Após cursar a disciplina “O corpo imaginário na literatura, no teatro e na psicanálise” (2007), do programa de pós-graduação em Letras da UFMG, defrontei-me com o desejo de aprofundar o estudo sobre esse tema do corpo do psicanalista. Resolvi então olhar para o espelho e desvelar situações em que o meu corpo poderia ser afetado no trabalho. Lembrei de algumas, dentre elas, uma reação de susto, seguida de preocupação com um paciente, na noite em que recebi um telefonema inesperado às 22 horas, de seu familiar, que me comunicou, desesperadamente, que ele estava desaparecido desde a noite anterior e que seus documentos foram encontrados na rua2. Com certeza isso atrapalhou bastante o meu sono.
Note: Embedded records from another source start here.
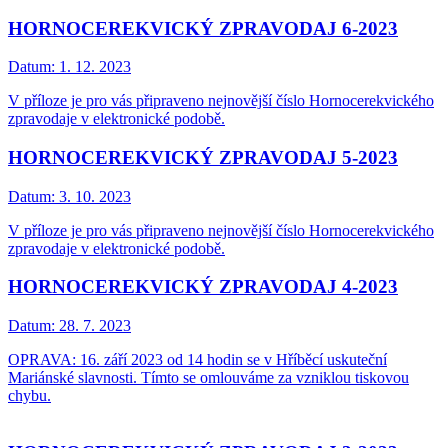
HORNOCEREKVICKÝ ZPRAVODAJ 6-2023
Datum:
1. 12. 2023
V příloze je pro vás připraveno nejnovější číslo Hornocerekvického
zpravodaje v elektronické podobě.
HORNOCEREKVICKÝ ZPRAVODAJ 5-2023
Datum:
3. 10. 2023
V příloze je pro vás připraveno nejnovější číslo Hornocerekvického
zpravodaje v elektronické podobě.
HORNOCEREKVICKÝ ZPRAVODAJ 4-2023
Datum:
28. 7. 2023
OPRAVA: 16. září 2023 od 14 hodin se v Hříběcí uskuteční
Mariánské slavnosti. Tímto se omlouváme za vzniklou tiskovou
chybu.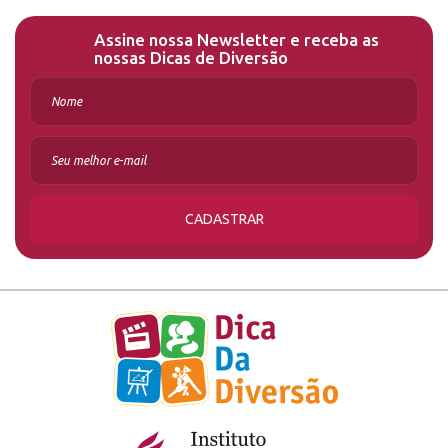
Assine nossa Newsletter e receba as
nossas Dicas de Diversão
CADASTRAR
Penso no impacto que situações dessa natureza poderiam ter no meu corpo, a longo prazo. Vários colegas me relataram que já tiveram o sono prejudicado em função de atendimentos pesados que fizeram durante o dia. Além e a partir disso, outra questão surgiu: será que o corpo do psicanalista clínico3 é afetado pelo confronto com o excesso de conteúdos que carregam dor, sofrimento e angústia dos pacientes, ou seja, pelo contato que ele tem com fortes projeções de pulsões de morte no trabalho?
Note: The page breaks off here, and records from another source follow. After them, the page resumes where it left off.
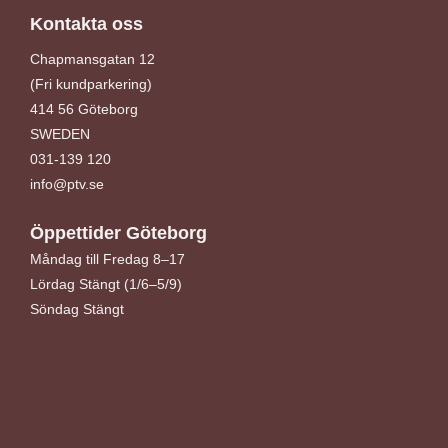
Kontakta oss
Chapmansgatan 12
(Fri kundparkering)
414 56 Göteborg
SWEDEN
031-139 120
info@ptv.se
Öppettider Göteborg
Måndag till Fredag 8–17
Lördag Stängt (1/6–5/9)
Söndag Stängt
A hipótese que me veio, inicialmente, é a de que se o corpo é o lugar onde se originam as sensações relacionadas aos sentidos e é atingido pelos afetos, tais como raiva, tristeza, alegria, culpa, dentre outros, então existe alguma probabilidade de que o contato com a raiva, a dor, a angústia de nossos pacientes, durante horas, semanas, meses e anos, pode trazer algum tipo de impacto para o nosso corpo, principalmente a longo prazo.
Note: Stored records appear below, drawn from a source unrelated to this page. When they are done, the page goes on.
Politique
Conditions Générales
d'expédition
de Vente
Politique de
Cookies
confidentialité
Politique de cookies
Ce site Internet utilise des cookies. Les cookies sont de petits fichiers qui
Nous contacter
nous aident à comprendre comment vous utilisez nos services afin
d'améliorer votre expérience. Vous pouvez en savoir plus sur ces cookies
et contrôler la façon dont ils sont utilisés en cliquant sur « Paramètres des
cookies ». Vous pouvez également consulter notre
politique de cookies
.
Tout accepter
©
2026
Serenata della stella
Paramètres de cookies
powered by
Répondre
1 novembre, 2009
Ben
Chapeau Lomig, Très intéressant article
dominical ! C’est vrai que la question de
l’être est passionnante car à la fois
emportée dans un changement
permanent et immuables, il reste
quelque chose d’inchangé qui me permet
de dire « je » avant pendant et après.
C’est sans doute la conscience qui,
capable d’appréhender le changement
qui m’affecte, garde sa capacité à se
Para pensar nos impactos da clínica sobre o corpo do analista é preciso refletir, num primeiro momento, sobre a realidade que afeta esse profissional. Freud sempre foi atento à influência da cultura nos indivíduos. Nos dias atuais, tem-se um enfraquecimento das tradições, das referências, da função paterna, o que certamente traz conseqüências para o psiquismo dos indivíduos, os quais recorrem a ‘saídas’ cada vez mais frenéticas e apelam ao hedonismo, ao narcisismo e ao consumismo, em todos os níveis e classes sociais. A violência cresce em escala mundial e influencia analisandos e analistas. A crise ecológica, com um significativo aumento da temperatura global, também está na ordem do dia. Os relacionamentos estão cada vez mais descartáveis. A precariedade dos vínculos afetivos reflete a fragmentação da civilização atual. Paradoxalmente, nessa sociedade do espetáculo tem-se o imperativo da felicidade, onde produtos, gadgets, amores e drogas são consumidos rapidamente. Ao mesmo tempo, a criação de novas tecnologias que mudam a forma de percepção da realidade e melhoram o conforto dos indivíduos não consegue acabar com o mal-estar. No mundo atual, predomina a anomia, o vazio existencial e a solidão.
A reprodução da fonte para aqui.